• _Your goal_:
Your answer should be one number: how many lines below hold the word "FHIR".

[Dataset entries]
* * * * *
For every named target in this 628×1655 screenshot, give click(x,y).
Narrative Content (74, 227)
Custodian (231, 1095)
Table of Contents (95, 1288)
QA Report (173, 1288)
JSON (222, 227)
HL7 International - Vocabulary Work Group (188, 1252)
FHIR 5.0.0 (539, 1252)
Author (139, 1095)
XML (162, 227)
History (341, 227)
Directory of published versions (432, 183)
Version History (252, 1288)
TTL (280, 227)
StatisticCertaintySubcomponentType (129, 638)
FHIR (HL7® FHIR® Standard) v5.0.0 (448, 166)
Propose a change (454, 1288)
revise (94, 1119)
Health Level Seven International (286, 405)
* * * * *
• _Your solution_:
2